Global AI and Data Science

 View Only

ML Ops Day, OSCON 2019

By Paco Nathan posted Mon September 09, 2019 04:06 PM


Tuesday, July 16, 2019: at the OSCON open source conference this year in Portland, we hosted a track called ML Ops Day: Managing the end-to-end ML lifecycle – sponsored by the IBM Data Science Community. Even though our call for proposals for the track was open for only a few weeks, talks from enterprise organizations poured in, exploring many aspects of the machine learning lifecycle.

The emerging shape of ML Ops

Our goal for the track had been to host a discussion about the emerging practices for ML Ops across different companies. Effectively, we wanted to compare notes and share best practices. As it turned out, many other people wanted to join in that discussion.

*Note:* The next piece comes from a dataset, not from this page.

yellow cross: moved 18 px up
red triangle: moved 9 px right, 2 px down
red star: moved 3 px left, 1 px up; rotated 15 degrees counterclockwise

It’s interesting to note: the track had been titled “AI Ops Day” originally. We received early feedback, including a few talk proposals, that AI Ops tends to mean “AI used in Operations” in contrast to our intended theme of an end-to-end ML lifecycle. RedHat had been using the term “ML Ops” for the latter, so we decided to standardize on that. It turned out to be a good call, plus a useful lesson learned.

Now let’s unpack the definition for ML Ops further so that we’re communicating in the same language. What does this term mean?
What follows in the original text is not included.